Le directeur de production est le directeur des solutions
Thomas Santucci est le président de l’Association des directeurs de production. Il explique le rôle de ces collaborateurs essentiels des producteurs et les enjeux de leur métier. C’est aussi un poste stratégique pour analyser les défis que doit relever la production française.
Voir sa carrière :
http://www.directeurdeproduction.com/files/cvall/SANTUCCI_Thomas_cv.pdf
Siritz : Comment définiriez-vous le rôle du directeur de production ?
Thomas Santucci : C’est un peu comme le Premier ministre dans la Vème République. Le producteur étant le Président de la République. Il mène la politique de fabrication du film en fonction de deux lignes directrices, qui sont parfois contradictoires, D’une part, celle du financement réuni par le producteur. Et, d’autre part, celle de l’ambition artistique du réalisateur, qui a peut-être travaillé sur le scénario pendant des années. Son rôle est donc de faire coïncider ces deux lignes. Mon père en cinéma, Patrick Grandperret, qui était à la fois réalisateur et producteur, disait qu’un directeur de production devait être un directeur des solutions.

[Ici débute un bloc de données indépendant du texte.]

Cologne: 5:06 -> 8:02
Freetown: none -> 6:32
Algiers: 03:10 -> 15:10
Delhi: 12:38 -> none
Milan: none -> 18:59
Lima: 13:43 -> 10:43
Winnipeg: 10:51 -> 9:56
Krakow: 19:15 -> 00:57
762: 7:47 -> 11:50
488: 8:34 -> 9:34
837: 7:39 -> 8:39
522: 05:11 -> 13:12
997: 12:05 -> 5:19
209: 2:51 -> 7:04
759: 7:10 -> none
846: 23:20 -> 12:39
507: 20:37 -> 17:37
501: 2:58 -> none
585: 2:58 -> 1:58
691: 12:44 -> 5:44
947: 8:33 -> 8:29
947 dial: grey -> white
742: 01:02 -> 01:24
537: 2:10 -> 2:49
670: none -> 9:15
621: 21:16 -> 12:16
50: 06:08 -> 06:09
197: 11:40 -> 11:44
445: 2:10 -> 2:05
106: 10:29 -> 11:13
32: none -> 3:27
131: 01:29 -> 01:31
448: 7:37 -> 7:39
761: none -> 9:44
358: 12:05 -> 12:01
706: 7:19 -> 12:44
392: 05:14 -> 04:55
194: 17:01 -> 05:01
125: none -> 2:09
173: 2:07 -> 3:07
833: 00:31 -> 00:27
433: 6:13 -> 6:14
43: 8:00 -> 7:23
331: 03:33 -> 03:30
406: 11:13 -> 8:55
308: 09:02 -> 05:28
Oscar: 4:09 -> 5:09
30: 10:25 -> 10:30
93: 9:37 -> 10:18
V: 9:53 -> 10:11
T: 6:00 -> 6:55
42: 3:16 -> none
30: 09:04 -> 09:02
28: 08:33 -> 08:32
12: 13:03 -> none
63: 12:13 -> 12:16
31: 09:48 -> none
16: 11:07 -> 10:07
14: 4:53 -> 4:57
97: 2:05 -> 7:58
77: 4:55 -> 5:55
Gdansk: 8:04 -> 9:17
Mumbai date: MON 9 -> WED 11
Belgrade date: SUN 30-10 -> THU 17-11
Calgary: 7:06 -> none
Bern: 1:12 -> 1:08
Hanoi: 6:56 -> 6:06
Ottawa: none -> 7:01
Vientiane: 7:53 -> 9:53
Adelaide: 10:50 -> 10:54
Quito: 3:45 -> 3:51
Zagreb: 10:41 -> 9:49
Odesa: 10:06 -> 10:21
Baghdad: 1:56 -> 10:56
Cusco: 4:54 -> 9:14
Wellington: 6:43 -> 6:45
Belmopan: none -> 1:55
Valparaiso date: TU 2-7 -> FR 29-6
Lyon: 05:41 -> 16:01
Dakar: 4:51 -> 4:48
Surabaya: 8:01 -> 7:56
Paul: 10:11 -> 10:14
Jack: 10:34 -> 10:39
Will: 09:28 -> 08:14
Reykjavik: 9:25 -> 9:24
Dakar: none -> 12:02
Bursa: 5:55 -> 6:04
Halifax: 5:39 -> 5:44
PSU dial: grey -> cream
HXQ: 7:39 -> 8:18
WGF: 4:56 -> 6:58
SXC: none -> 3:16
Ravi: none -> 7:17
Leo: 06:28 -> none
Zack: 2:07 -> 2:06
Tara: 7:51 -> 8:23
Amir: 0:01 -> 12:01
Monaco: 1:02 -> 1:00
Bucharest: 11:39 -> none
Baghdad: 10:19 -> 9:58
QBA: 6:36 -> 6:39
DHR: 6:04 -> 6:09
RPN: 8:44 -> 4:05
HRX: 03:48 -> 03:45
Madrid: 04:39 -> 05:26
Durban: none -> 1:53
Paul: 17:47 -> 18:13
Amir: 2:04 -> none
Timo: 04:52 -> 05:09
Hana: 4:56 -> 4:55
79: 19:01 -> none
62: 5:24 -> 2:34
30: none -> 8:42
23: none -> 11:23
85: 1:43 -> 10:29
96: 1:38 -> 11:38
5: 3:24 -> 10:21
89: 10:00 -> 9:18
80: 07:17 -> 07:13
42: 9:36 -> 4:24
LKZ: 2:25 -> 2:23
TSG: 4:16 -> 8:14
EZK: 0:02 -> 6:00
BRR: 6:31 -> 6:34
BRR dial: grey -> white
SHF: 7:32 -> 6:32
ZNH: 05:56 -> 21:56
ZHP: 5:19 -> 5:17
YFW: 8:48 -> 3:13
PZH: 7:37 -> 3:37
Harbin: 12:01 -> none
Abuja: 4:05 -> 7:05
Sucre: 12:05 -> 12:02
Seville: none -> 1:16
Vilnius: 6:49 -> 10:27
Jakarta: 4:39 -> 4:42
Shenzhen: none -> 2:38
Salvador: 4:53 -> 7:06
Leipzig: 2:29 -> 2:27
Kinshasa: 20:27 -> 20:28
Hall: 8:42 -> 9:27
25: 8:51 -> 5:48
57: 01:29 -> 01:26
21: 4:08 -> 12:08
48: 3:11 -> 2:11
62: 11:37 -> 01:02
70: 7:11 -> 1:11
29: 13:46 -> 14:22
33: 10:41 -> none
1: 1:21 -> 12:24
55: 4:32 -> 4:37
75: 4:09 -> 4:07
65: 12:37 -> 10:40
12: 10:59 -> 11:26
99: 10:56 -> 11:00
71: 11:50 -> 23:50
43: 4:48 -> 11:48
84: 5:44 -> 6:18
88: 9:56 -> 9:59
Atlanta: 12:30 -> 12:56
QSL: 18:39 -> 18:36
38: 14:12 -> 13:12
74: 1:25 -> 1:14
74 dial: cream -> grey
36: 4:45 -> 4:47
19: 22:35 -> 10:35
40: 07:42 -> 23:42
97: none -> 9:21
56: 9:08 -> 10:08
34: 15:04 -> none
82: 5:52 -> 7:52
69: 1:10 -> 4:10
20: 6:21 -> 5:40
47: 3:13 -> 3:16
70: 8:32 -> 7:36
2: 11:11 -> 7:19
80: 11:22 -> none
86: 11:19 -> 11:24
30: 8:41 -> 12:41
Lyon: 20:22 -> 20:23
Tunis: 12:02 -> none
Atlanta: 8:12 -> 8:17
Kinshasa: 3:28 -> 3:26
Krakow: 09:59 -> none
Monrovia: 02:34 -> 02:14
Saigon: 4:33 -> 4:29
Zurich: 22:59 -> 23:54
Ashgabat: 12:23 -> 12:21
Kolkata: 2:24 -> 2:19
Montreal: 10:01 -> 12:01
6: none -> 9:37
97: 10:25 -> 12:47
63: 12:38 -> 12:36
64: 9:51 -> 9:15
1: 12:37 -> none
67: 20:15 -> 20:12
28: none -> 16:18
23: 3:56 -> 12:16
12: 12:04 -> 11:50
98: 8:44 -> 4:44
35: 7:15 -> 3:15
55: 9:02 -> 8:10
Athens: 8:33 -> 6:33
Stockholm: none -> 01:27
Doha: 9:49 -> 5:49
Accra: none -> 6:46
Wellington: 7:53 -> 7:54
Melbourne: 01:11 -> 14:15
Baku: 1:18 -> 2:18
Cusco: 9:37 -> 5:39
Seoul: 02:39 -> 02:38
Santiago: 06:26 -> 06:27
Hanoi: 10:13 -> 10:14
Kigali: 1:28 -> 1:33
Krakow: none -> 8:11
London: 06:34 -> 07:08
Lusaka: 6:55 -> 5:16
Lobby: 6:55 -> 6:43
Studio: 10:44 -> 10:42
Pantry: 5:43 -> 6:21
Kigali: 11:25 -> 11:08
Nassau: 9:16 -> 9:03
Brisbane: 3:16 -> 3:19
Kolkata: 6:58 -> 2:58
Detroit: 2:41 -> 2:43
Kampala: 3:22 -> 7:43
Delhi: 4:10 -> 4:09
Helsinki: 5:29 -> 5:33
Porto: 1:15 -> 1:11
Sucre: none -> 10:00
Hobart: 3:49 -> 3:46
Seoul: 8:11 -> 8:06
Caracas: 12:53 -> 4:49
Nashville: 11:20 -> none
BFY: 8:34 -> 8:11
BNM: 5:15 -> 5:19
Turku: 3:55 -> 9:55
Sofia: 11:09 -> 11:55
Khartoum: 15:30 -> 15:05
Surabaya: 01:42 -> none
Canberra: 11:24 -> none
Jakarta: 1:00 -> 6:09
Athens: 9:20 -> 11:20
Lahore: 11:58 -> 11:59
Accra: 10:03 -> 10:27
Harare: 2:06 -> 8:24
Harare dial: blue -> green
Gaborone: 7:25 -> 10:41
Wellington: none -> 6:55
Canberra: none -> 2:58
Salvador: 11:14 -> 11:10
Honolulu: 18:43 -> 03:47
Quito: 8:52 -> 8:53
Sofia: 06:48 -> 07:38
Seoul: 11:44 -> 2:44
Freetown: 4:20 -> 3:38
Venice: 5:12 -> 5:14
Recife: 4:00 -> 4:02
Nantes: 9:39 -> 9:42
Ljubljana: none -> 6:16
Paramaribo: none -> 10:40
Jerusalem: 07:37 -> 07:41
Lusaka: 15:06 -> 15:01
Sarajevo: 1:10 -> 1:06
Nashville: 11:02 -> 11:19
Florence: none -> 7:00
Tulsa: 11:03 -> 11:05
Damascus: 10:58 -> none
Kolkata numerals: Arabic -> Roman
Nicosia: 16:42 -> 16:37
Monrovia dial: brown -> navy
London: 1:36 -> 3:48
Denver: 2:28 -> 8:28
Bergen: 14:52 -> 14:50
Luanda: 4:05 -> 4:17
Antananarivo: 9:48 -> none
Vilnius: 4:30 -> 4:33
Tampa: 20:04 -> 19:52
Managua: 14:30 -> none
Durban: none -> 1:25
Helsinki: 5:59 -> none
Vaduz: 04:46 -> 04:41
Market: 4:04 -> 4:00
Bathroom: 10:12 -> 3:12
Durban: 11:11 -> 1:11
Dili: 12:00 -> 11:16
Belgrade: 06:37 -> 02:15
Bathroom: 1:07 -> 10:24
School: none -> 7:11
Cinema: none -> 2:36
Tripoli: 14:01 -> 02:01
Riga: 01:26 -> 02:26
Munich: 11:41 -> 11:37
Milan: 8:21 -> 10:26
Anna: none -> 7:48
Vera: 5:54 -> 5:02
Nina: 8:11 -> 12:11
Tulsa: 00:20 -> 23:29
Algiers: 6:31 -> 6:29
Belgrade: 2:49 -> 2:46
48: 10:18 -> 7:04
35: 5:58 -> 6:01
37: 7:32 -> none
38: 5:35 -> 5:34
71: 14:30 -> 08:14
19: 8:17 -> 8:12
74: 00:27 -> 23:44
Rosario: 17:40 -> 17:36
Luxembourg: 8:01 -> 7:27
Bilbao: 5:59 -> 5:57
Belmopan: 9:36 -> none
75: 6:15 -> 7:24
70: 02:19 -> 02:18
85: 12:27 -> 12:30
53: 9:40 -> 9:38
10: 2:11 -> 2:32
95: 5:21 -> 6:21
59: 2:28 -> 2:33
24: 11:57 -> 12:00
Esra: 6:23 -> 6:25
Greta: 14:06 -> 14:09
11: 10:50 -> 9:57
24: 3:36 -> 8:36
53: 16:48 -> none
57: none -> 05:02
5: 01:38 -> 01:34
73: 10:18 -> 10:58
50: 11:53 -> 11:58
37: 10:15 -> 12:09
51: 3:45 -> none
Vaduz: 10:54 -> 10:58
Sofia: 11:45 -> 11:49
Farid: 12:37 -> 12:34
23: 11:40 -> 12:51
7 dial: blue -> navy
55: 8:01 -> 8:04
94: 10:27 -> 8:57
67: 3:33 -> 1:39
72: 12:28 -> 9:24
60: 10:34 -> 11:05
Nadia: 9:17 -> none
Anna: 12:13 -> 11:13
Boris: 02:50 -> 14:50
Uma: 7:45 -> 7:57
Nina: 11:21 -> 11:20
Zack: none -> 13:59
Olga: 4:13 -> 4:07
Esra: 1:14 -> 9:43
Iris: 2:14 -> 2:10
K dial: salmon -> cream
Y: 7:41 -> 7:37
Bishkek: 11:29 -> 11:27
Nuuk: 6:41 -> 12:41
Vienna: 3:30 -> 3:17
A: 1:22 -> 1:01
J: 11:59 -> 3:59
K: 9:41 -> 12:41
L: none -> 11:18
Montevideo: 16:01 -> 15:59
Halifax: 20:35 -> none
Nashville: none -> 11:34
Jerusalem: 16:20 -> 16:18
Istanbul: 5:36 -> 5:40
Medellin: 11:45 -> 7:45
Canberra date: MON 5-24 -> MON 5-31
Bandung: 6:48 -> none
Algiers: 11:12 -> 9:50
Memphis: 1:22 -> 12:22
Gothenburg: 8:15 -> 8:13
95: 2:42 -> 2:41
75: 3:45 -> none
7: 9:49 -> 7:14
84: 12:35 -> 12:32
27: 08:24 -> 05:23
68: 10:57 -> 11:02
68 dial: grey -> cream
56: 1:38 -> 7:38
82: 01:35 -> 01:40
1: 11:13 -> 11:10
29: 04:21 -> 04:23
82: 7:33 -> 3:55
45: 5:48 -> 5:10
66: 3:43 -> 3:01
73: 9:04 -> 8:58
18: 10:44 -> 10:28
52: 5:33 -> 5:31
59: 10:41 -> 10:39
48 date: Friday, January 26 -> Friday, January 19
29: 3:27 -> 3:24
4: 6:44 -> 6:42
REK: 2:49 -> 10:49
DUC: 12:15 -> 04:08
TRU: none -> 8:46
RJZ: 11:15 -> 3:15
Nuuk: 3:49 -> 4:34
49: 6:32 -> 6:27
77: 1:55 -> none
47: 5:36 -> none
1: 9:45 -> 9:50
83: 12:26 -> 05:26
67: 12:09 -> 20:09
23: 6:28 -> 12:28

Pour tous ceux qui collaborent au film, réalisateur, techniciens ou prestataires, c’est celui qui est là pour rendre les choses possibles, dans des conditions économiques données, qui sont parfois restreintes.
Siritz : Comment devient-on directeur de production ? Vous avez fait HEC. J’imagine qu’il y a de nombreuses formations possibles. Mais ce que vous venez de décrire suppose de connaître tous les aspects de la fabrication d’un film. Comment démarrer ?
Sylvie Pialat m’a fait rencontrer Patrick Grandperret
TS : Il y a des parcours divers. Mais on peut dire que la plupart des directeurs de production français viennent de l’un des deux corps d’encadrement que sont la régie ou la mise en scène. Et puis, il y a les cas particuliers, dont je fais partie. Pendant HEC et après j’ai été apprenti journaliste. Puis je suis passé par la filière du court-métrage. C’est un véritable laboratoire d’expérience pour tous les postes. Les enjeux économiques sont moins importants que pour un long métrage. Ce qui permet à des jeunes de s’aguerrir dans un poste auquel ils n’auraient pas accès dans l’économie du long métrage. J’ai donc appris sur le terrain. Et puis, après, il y a les rencontres fortuites.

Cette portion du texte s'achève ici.